俺はカンタルさんとクロミエさんの所に行き、増えた宿泊代を払いに来た。
「カンタルさん、当面の増えた分の宿泊代を払うんでどれくらいか教えてほしい。」
「あぁ、イツキか?暫くはツケにしておいてやるよ。文無しの客からお金取れんだろ。本当は文無しは泊まれんのだが、お前が保証人なら問題ないだろう。」
「んじゃ、保証金の代わりであのネックレスを渡しておくよ。これで足りるよね?お土産で渡せなかったから丁度いいし。」
「それなら預かっとくぜ。あのネックレスならいつまでもここに居て良い位の値打ちがあるぞ。お前もお人好しだな。」
「お人好しはカンタルさんもでしょ?でも、こういうの嫌いじゃないでしょ?」
「まぁな。」
お互いに顔合わせてニヤッとした。
とりあえず、夕食の時間があるので部屋に戻って休む事にした。
「トラピスト王国の化け物のような娘ってのが居たな・・・気になるから明日行ってみるか・・・行けばすぐに判るだろう。夕食の時にでも話してみるか。」
・・・・
・・・・・・
・・・・・・・・
夕食の時間になりリースさんとバランタインさんの部屋とシャンティさんとフェッテさんの部屋にドア越しで夕食を伝えた。2つの部屋の中からは泣き声が聞こえた、やはり辛いのだろう。親や兄弟が無事かもわからない、もしかしたら身内が生き残ってても酷い目に遭っているかもしれない。もうすでに死んでいるかもしれない。ただ、偶然にも自分が生きているのだから自分の人生を大切にほしいものだ。
「今から夕食なんでダイニングに来て下さい。」
それだけ伝えて俺はダイニングに向かった。
暫くして4人がダイニングに来たが、やはり目が泣いた後だろうから赤くなっている。カンタルさんとクロミエさんも心情を察してか何も言わない、もちろんキリーちゃんも。
4人は席に付き、もくもくと夕食を食べていたのを見て俺から口を開いた。
「この際だから言うけど、あのネックレスの出所はアンドリュー王のものだ。尊厳王と言われた性格が残忍になった原因を探るのが目的だったので接触をしたし原因の排除もした。
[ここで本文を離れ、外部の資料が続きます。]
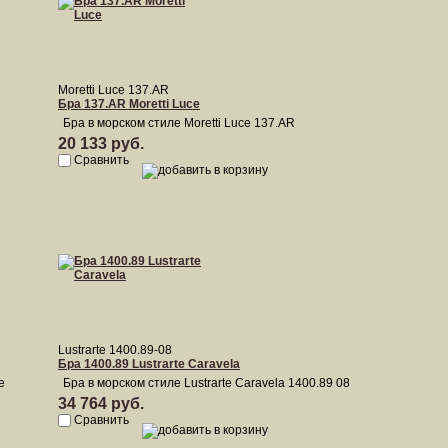
Moretti Luce 137.AR
Бра 137.AR Moretti Luce
Бра в морском стиле Moretti Luce 137.AR
20 133 руб.
Сравнить
Lustrarte 1400.89-08
Бра 1400.89 Lustrarte Caravela
e
Бра в морском стиле Lustrarte Caravela 1400.89 08
34 764 руб.
Сравнить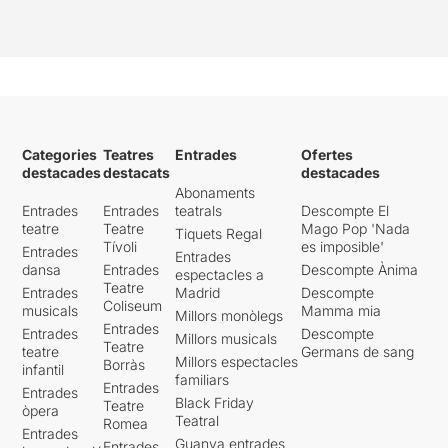
Categories
Teatres
Entrades
Ofertes
destacades
destacats
destacades
Abonaments
Entrades
Entrades
teatrals
Descompte El
teatre
Teatre
Mago Pop 'Nada
Tiquets Regal
Tívoli
es imposible'
Entrades
Entrades
dansa
Entrades
Descompte Ànima
espectacles a
Teatre
Entrades
Madrid
Descompte
Coliseum
musicals
Mamma mia
Millors monòlegs
Entrades
Entrades
Descompte
Millors musicals
Teatre
teatre
Germans de sang
Millors espectacles
Borràs
infantil
familiars
Entrades
Entrades
Black Friday
Teatre
òpera
Teatral
Romea
Entrades
Guanya entrades
Entrades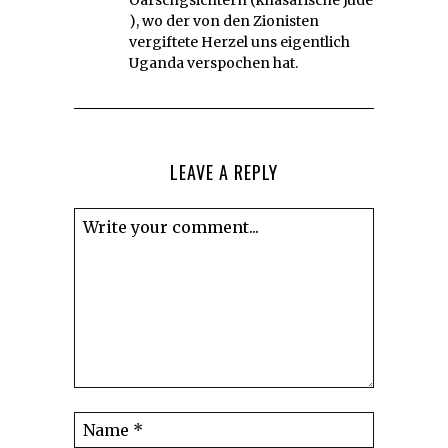
Oarschgsichtern (khasarische Jude
), wo der von den Zionisten
vergiftete Herzel uns eigentlich
Uganda verspochen hat.
LEAVE A REPLY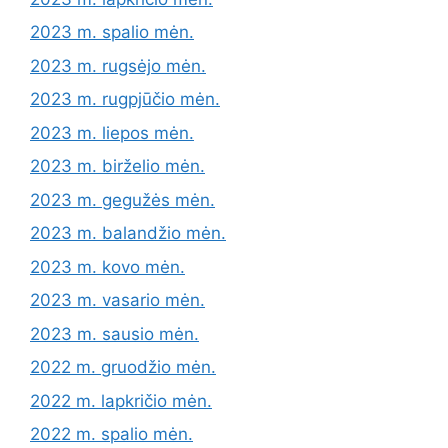
2023 m. spalio mėn.
2023 m. rugsėjo mėn.
2023 m. rugpjūčio mėn.
2023 m. liepos mėn.
2023 m. birželio mėn.
2023 m. gegužės mėn.
2023 m. balandžio mėn.
2023 m. kovo mėn.
2023 m. vasario mėn.
2023 m. sausio mėn.
2022 m. gruodžio mėn.
2022 m. lapkričio mėn.
2022 m. spalio mėn.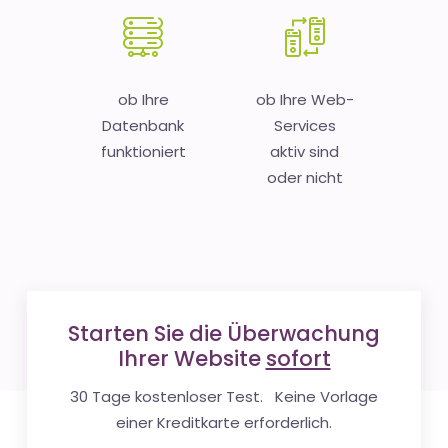
ob Ihre
ob Ihre Web-
Datenbank
Services
funktioniert
aktiv sind
oder nicht
Starten Sie die Überwachung
Ihrer Website
sofort
30 Tage kostenloser Test. Keine Vorlage
einer Kreditkarte erforderlich.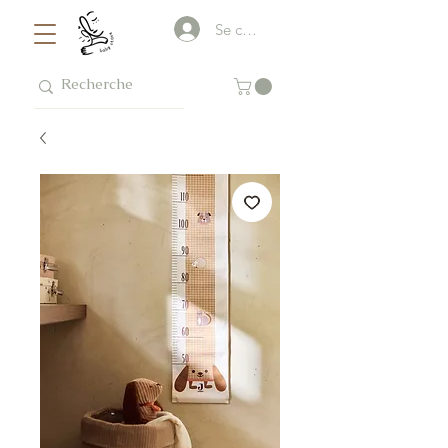
Se connecter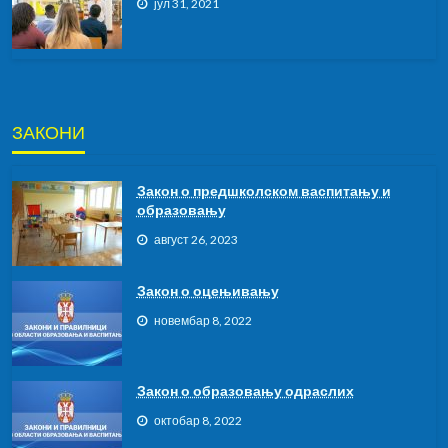
јул 31, 2021
ЗАКОНИ
Закон о предшколском васпитању и
образовању
август 26, 2023
Закон о оцењивању
новембар 8, 2022
Закон о образовању одраслих
октобар 8, 2022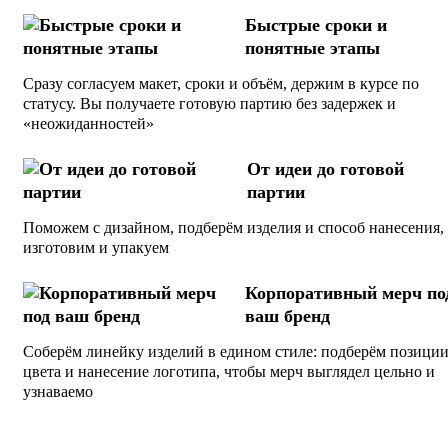
производстве промоодежды, корпоративного текстиля
Быстрые сроки и
мерча и изделий для розничной продажи. Отпечаток
понятные этапы
не трескается, не выгорает и хорошо переносит
Сразу согласуем макет, сроки и объём, держим в курсе по
многочисленные стирки, оставаясь эластичным и
статусу. Вы получаете готовую партию без задержек и
приятным на ощупь. Это делает технологию выгодны
«неожиданностей»
решением для бизнеса, которому важно совместить
От идеи до готовой
яркий визуальный эффект и практичность. Благодаря
партии
универсальности метода DTF печать на одежде
Поможем с дизайном, подберём изделия и способ нанесения,
позволяет оформлять как базовые футболки, так и
изготовим и упакуем
худи, свитшоты, ветровки и другие позиции
ассортимента.
Корпоративный мерч по
ваш бренд
DTF печать на ткани подходит для хлопка, синтетики
Соберём линейку изделий в едином стиле: подберём позиции
и смесовых материалов, а также для сложных фактур.
цвета и нанесение логотипа, чтобы мерч выглядел цельно и
узнаваемо
Можно наносить изображения на светлые и тёмные
изделия, используя белый слой подложки и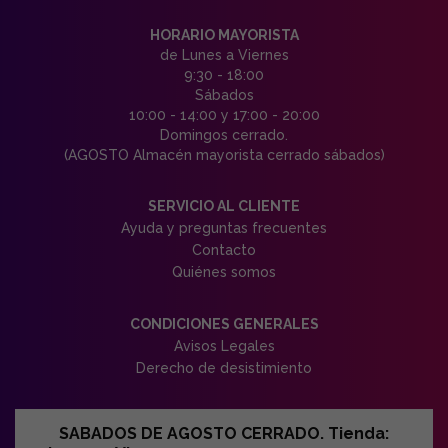
HORARIO MAYORISTA
de Lunes a Viernes
9:30 - 18:00
Sábados
10:00 - 14:00 y 17:00 - 20:00
Domingos cerrado.
(AGOSTO Almacén mayorista cerrado sábados)
SERVICIO AL CLIENTE
Ayuda y preguntas frecuentes
Contacto
Quiénes somos
CONDICIONES GENERALES
Avisos Legales
Derecho de desistimiento
SABADOS DE AGOSTO CERRADO. Tienda:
おそらくは以前の尊厳王に戻るだろう。戦争そのものには以前も話したように興味が無いし誰が生きようが死のうがどうでもいい。ただ、お前達は縁あって生きて俺とこの場に居る。この宿屋から出て自分一人で生きて行く事も自由だしこの場に残ることも自由その後の事は各々で考えてくれ。」
俺の話しを黙って聞いてくれた。どう思ったかはわからない。『アンドリュー王に接触したならなぜ敵を取ってくれなかったのか?』などと馬鹿な事を言われないかと思ったが杞憂だったのでホッとした。逆恨みされても面倒くさいし。そして話しを続けた。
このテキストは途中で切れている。